From: Max Gurtovoy <maxg@mellanox.com>
To: Weiping Zhang <zwp10758@gmail.com>
Cc: Jens Axboe <axboe@kernel.dk>,
sagi@grimberg.me, Weiping Zhang <zhangweiping@didiglobal.com>,
linux-nvme@lists.infradead.org,
Christoph Hellwig <hch@infradead.org>,
Keith Busch <kbusch@kernel.org>
Subject: Re: [PATCH] nvme: align io queue count with allocted nvme_queue in nvme_probe
Date: Tue, 14 Apr 2020 15:59:12 +0300 [thread overview]
Message-ID: <df0fa3a0-7764-bc1f-711d-d264fc4f444f@mellanox.com> (raw)
In-Reply-To: <CAA70yB7bkeSwQVjJ5rjGS3HxZtkraUY1FX9ZMHXH8FO6a-8omw@mail.gmail.com>
On 4/13/2020 3:00 PM, Weiping Zhang wrote:
> On Mon, Apr 13, 2020 at 5:37 PM Max Gurtovoy <maxg@mellanox.com> wrote:
>>
>> On 4/13/2020 4:01 AM, Weiping Zhang wrote:
>>> On Sun, Apr 12, 2020 at 8:38 PM Max Gurtovoy <maxg@mellanox.com> wrote:
>>> Hi Max,
>>>
>>>> hi,
>>>>
>>>> how about the following minor update:
>>>>
>>>> diff --git a/drivers/nvme/host/pci.c b/drivers/nvme/host/pci.c
>>>> index 4e79e41..46ab28b 100644
>>>> --- a/drivers/nvme/host/pci.c
>>>> +++ b/drivers/nvme/host/pci.c
>>>> @@ -89,6 +89,7 @@
>>>> */
>>>> struct nvme_dev {
>>>> struct nvme_queue *queues;
>>>> + int nr_allocated_queue;
>>>> struct blk_mq_tag_set tagset;
>>>> struct blk_mq_tag_set admin_tagset;
>>>> u32 __iomem *dbs;
>>>> @@ -209,15 +210,15 @@ struct nvme_iod {
>>>> struct scatterlist *sg;
>>>> };
>>>>
>>>> -static unsigned int max_io_queues(void)

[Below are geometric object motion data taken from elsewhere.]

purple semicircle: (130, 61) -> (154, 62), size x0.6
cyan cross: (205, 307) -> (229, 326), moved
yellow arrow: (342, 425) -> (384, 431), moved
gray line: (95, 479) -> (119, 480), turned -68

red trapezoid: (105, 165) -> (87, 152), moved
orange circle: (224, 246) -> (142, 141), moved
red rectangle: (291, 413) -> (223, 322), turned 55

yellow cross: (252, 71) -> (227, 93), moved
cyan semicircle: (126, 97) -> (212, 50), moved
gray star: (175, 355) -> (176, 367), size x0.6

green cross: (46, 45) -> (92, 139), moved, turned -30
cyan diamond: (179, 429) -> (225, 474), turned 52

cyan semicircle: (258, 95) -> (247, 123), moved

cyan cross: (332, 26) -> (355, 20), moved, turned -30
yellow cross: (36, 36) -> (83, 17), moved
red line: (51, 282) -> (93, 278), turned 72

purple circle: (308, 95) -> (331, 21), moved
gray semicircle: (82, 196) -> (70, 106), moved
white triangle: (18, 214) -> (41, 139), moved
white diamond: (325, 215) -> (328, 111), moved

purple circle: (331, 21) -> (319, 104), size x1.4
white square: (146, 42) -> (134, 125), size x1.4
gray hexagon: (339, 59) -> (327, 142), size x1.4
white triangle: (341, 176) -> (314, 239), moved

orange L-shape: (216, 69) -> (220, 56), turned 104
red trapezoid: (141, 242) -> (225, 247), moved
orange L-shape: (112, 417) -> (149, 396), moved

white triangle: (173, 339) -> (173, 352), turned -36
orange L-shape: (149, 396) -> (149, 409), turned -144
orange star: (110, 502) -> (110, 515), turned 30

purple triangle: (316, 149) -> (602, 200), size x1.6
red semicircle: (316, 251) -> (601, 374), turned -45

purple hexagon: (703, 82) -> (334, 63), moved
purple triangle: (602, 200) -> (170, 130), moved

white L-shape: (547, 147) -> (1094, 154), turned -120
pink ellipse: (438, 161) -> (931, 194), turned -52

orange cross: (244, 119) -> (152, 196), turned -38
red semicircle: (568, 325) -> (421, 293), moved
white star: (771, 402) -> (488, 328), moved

>>>> +static unsigned int nr_dev_io_queues(struct nvme_dev *dev)
>>>> {
>>>> - return num_possible_cpus() + write_queues + poll_queues;
>>>> + return dev->nr_allocated_queue - 1;
>>>> }
>>>>
>>>> static unsigned int max_queue_count(void)
>>>> {
>>>> /* IO queues + admin queue */
>>>> - return 1 + max_io_queues();
>>>> + return 1 + num_possible_cpus() + write_queues + poll_queues;
>>>> }
>>>>
>>>> static inline unsigned int nvme_dbbuf_size(u32 stride)
>>>> @@ -2073,7 +2074,7 @@ static int nvme_setup_io_queues(struct nvme_dev *dev)
>>>> int result, nr_io_queues;
>>>> unsigned long size;
>>>>
>>>> - nr_io_queues = max_io_queues();
>>>> + nr_io_queues = nr_dev_io_queues(dev);
>>>>
>>> It may have some problem when user decrease queue count for multiple tagset map.
>>> For example, there are total 128 IO and 96 cpus(system),
>>> insmod nvme write_queues=32
>>> nvme_probe will allocate 129(128io + 1 admin), nr_allocated_queue=129;
>>> and then user decrease queue count
>>> echo 2 > /sys/module/nvme/parameters/write_queues
>>> echo 1 > /sys/block/nvme0n1/device/reset_controller.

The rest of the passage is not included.